Today would have been my Mother’s 95th birthday. 30 years ago on April 18, my Mom passed. I still remember it vividly. My sister called me at work. I was making the schedule for the upcoming week at the restaurant I worked at. I knew immediately something was wrong, I could hear it in her voice. When she said Mom had died, I asked, “what?” even though I heard her just fine. I was stunned. I always thought things might be different. That there might be time for another outcome. Now, there was no more time.

My mother was a difficult person to know and even harder to love. Though Mom could be witty and charming, she usually saved that for others, retreating to her bedroom and leaving us to manage for ourselves. We had what is now termed a free-range childhood. In our case, that is a generous description for neglect. I had hoped things would change and that I might have the kind of relationship so many of my friends seemed to have with at least one of their parents.
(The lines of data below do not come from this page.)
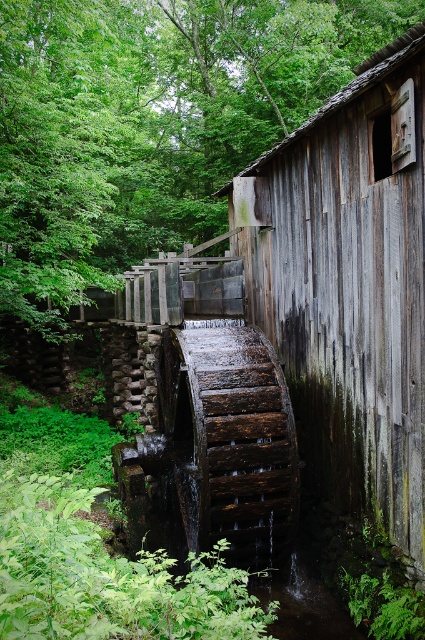 You are a hiker who wants to take a shortcut from the green leafy forest at upper left to the weathered wood hut at center. The path is straight and clear. Your backpack has a 15 meter rope. Can you safely cross the distance using the rope?

The distance between the green leafy forest at upper left and the weathered wood hut at center is 13.84 meters. Since your rope is 15 meters long, it is long enough to safely cross the distance.

Based on the photo, you are standing in front of the weathered wood hut at center and want to look towards the green leafy forest at upper left. In which direction should you turn your head?

The green leafy forest at upper left is positioned on the left side of the weathered wood hut at center, so you should turn your head to the left to look towards it. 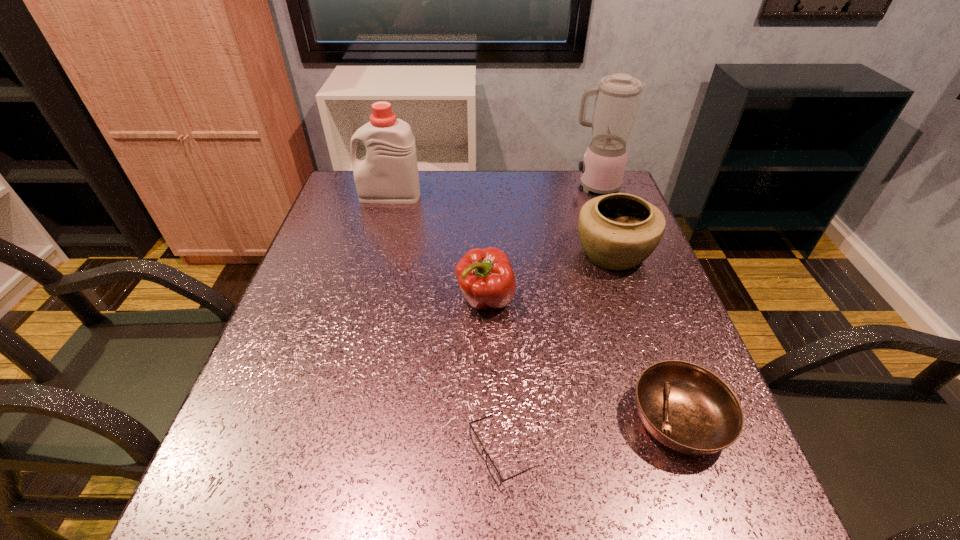 Identify the location of food processor. (617, 100).

The width and height of the screenshot is (960, 540). Identify the location of the leftmost object. (388, 174).

Identify the location of the second tallest object. This screenshot has height=540, width=960. (388, 174).

Find the location of a particular element. This screenshot has width=960, height=540. pottery is located at coordinates (618, 231).

The image size is (960, 540). I want to click on pepper, so click(485, 276).

The image size is (960, 540). I want to click on the second shortest object, so click(686, 407).

Locate an element on the screen. spectacles is located at coordinates (491, 467).

Identify the location of free region located on the base of the food processor near the control knob. This screenshot has height=540, width=960. (454, 186).

At what (x,y) coordinates should I click in order to perform the action: click on vacant area situated 0.280m on the base of the food processor near the control knob. Please return your answer as a coordinate pair (x, y). The image size is (960, 540). Looking at the image, I should click on (474, 186).

This screenshot has width=960, height=540. What are the coordinates of `vacant region located 0.290m on the base of the food processor near the control knob` in the screenshot? It's located at (470, 186). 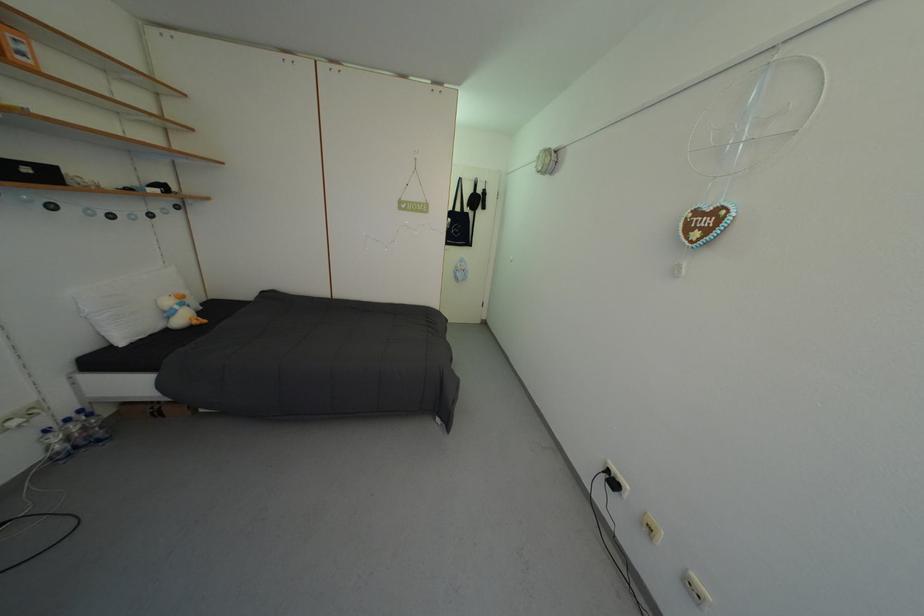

When Mom died, that hope passed with her and I had to make peace with what was and what would never be. Over the years, I came to understand that the demons Mom was fighting had little to do with her children and more to do with her own childhood as well as her mental health. Sometimes I still wonder though. I thought I had settled my mind about Mom but then I had my own child. That event both increased my understanding and my outrage. Every time I cared for my child, I saw the many ways I was not cared for and even put in harms way.

So, I didn’t know my Mother very well. I don’t think anyone of her children could make that claim. Mom was an enigma. We knew she struggled with depression. Some of my siblings believe she was manic depressive as it used to be called, bipolar as it is currently known. I’m not so sure. I think like many of her children, she was an extroverted introvert or what has come to be known as an ambivert. I know depression played a role but I don’t believe that was all of the story. Rarely is life so simple or tidy.

I believe some of the greatest lessons and pieces of history in the story of Catheryn Jane McMahon, are the choices she could and could not make as a child, a woman, and a Catholic. I wish I could say her legacy was a triumph over those choices but it is not. Those choices have had a ripple effect on her children and their own choices, but this is not an indictment.

I don’t know what my Mom actually felt. For the most part, she didn’t share her stories, her history, or her feelings. She did lash out when she was unhappy, sometimes at the very people who were closest and tried to love her. Those events had a dramatic effect on my life. If you have read the book “Where the Crawdads Sing” you know that the main character experiences loss. Everyone leaves because of her father.

In my story, everyone left because of Mom.  As the last of eight children some of my siblings were already out of the house by the time I was aware of my surroundings. I hardly knew them and never thought they had abandoned me. It did get more difficult as the siblings I had always relied on left to forge their own paths, or just couldn’t bear dealing with an unpredictable parent. Still, I understood and did not blame but it was sometimes hard and often lonely.

I have never shared this before, but I was sad when one sister had her own child and spent less time with me. I felt a little betrayed when another sister got married to someone I had never met. On my fourteenth birthday, I lived close enough to walk to my brother’s house. He was still in bed from the previous nights celebrations (my birthday is on New Year’s Day) and didn’t realize it was my birthday. I always felt alone but as an adult, I know that was the same experience my siblings had. One sister that stayed behind went out of state to get married. It never got easier. Our family was different and as I grew older, I knew that I was also different.

I am the last of the eight children that lived. 11 pregnancies, 1 death due to SIDS, two miscarriages and the odd kid with a different father, me. No one ever made me feel like I was a”half” sister. The honest truth is, I felt different because my father was different. A man who sent telegrams, had a driver, took my mother to the theater and showed her possibilities she had only dreamed of. It was pretty unlikely that a man of affluence, with a place in society and a family of his own was going to stay. I think Mom actually believed he would and I became the failed bargaining chip.

In some ways Mom was kinder to me than some of her other children and in other ways not so much. I think that happens even in so called “normal” families. One sister said she hated Mom. I wished my feelings could be so simple and concise but sadly, they are not. It doesn’t help that I am a chronic over-thinker inclined to rumination but able to reel myself in most of the time. It also doesn’t help that my parents were intelligent, one educated, one not, but both bright. I am also intelligent and can tell you, like everything, there are both positive and negative sides to intellect.

Often people use intelligence as a means of feeling superior but I feel anything but. I have explained to my very bright daughter, also the child of two intelligent people, that there is a fine line between genius and madness and we must be aware of it. I don’t want her to have to wander around and figure everything out on her own. Yet, I don’t want to prevent her from finding her own answers, making her own way or drawing her own conclusions.

Sometimes I wish my  Mother was here to see what her children were up to. I wonder if she would be proud, or even care? Would she have relationships with her grandchildren and dote on them? Probably not. I know that is a fantasy but once in a while the hopeful child in me wins out and I allow myself to dream.